Or they watch their videos full volume or listen to their music at full volume.
Yeah.
Dude.
We went to, my wife and I went to a movie and three years ahead of us, there was a
guy like on an iPad and like no headphones and like listening to videos while a movie's
going on.
While the movie's on?
While the movie's on.
Not done in previews.
Just movies on.
And he busts out the iPad like.
No one said anything?
No.
My wife threw a quarter at him.
And nailed her.
No.
Nailed him.
Wait, that's fucking really risky, right?
Yeah.
But at the same time.
What'd he do?
He just got up and like turned around and then sat back down and closed the iPad.

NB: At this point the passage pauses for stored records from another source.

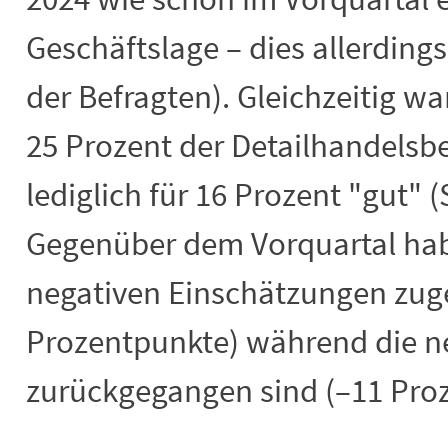
Geschäftslage – dies allerdin
der Befragten). Gleichzeitig wa
25 Prozent der Detailhandelsbe
lediglich für 16 Prozent "gut" 
Gegenüber dem Vorquartal hab
negativen Einschätzungen zu
Prozentpunkte) während die ne
zurückgegangen sind (–11 Pro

That's full fucking psycho.
I look to my wife like I've never loved you more than this moment right now.
My dad told me a story about a guy who was at a movie theater near him and put his feet
up on the chair and started talking on the phone.
Nope.
So my dad got a local like a sheriff walking around and was like there's a guy in there.
I would tell.
Making a problem.
I love that.
He said that the sheriff went in there and fucking knocked the guy's feet off the chair
and was like get the fuck out of here.
I love that so much.
Sounds like some floor to shit.
I was expecting that to go horribly wrong.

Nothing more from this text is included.